» Work to complete:
Lines from the opening of the material through the line containing "toán, giúp khách" must be duplicated word for word. Pictures are not.

*** Excerpted data Section Begins ***

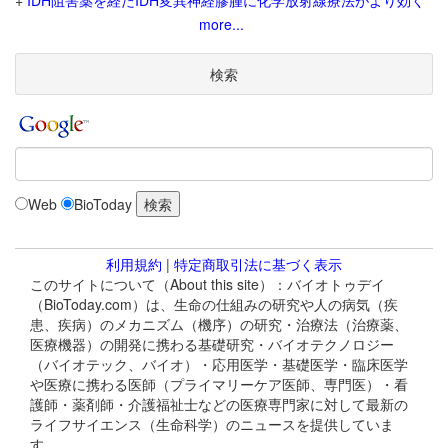
+
IDH阻害薬を経たIDH変異神経膠腫に化学放射線療法がより効く
more...
検索
Web
BioToday
利用規約
|
特定商取引法に基づく表示
このサイトについて（About this site）：バイオトゥデイ
（BioToday.com）は、生命の仕組みの研究や人の病気（疾
患、疾病）のメカニズム（機序）の研究・治療法（治療薬、
医療機器）の開発に携わる基礎研究・バイオテクノロジー
（バイオテック、バイオ）・応用医学・基礎医学・臨床医学
や医療に携わる医師（プライマリーケア医師、専門医）・看
護師・薬剤師・介護福祉士などの医療専門家に対して最新の
ライフサイエンス（生命科学）のニュースを提供していま
す。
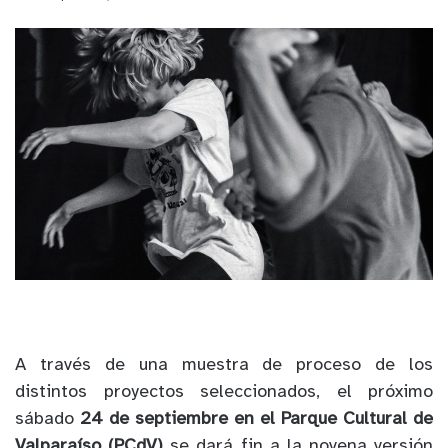
A través de una muestra de proceso de los
distintos proyectos seleccionados, el próximo
sábado
24 de septiembre en el Parque Cultural de
Valparaíso (PCdV)
se dará fin a la novena versión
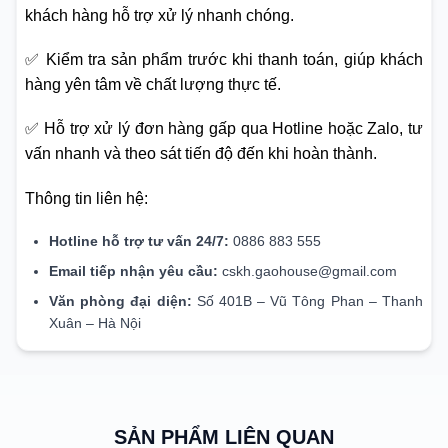
khách hàng hỗ trợ xử lý nhanh chóng.
✅ Kiểm tra sản phẩm trước khi thanh toán, giúp khách
hàng yên tâm về chất lượng thực tế.
✅ Hỗ trợ xử lý đơn hàng gấp qua Hotline hoặc Zalo, tư
vấn nhanh và theo sát tiến độ đến khi hoàn thành.
Thông tin liên hệ:
Hotline hỗ trợ tư vấn 24/7:
0886 883 555
Email tiếp nhận yêu cầu:
cskh.gaohouse@gmail.com
Văn phòng đại diện:
Số 401B – Vũ Tông Phan – Thanh
Xuân – Hà Nội
SẢN PHẨM LIÊN QUAN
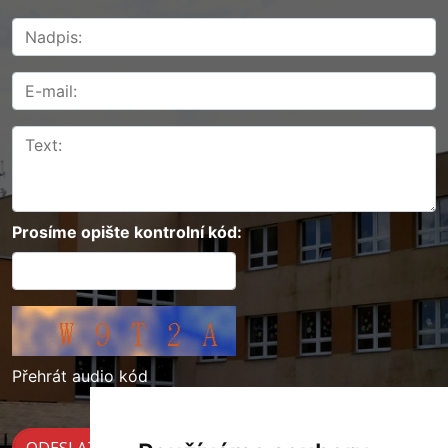
Prosíme opište kontrolní kód:
Přehrát audio kód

*** Excerpted data Section Ends ***

» Written answer:
+
IDH阻害薬を経たIDH変異神経膠腫に化学放射線療法がより効く
more...
検索
Web
BioToday
利用規約
|
特定商取引法に基づく表示
このサイトについて（About this site）：バイオトゥデイ
（BioToday.com）は、生命の仕組みの研究や人の病気（疾
患、疾病）のメカニズム（機序）の研究・治療法（治療薬、
医療機器）の開発に携わる基礎研究・バイオテクノロジー
（バイオテック、バイオ）・応用医学・基礎医学・臨床医学
や医療に携わる医師（プライマリーケア医師、専門医）・看
護師・薬剤師・介護福祉士などの医療専門家に対して最新の
ライフサイエンス（生命科学）のニュースを提供していま
す。
A través de una muestra de proceso de los
distintos proyectos seleccionados, el próximo
sábado
24 de septiembre en el Parque Cultural de
Valparaíso (PCdV)
se dará fin a la novena versión
khách hàng hỗ trợ xử lý nhanh chóng.
✅ Kiểm tra sản phẩm trước khi thanh toán, giúp khách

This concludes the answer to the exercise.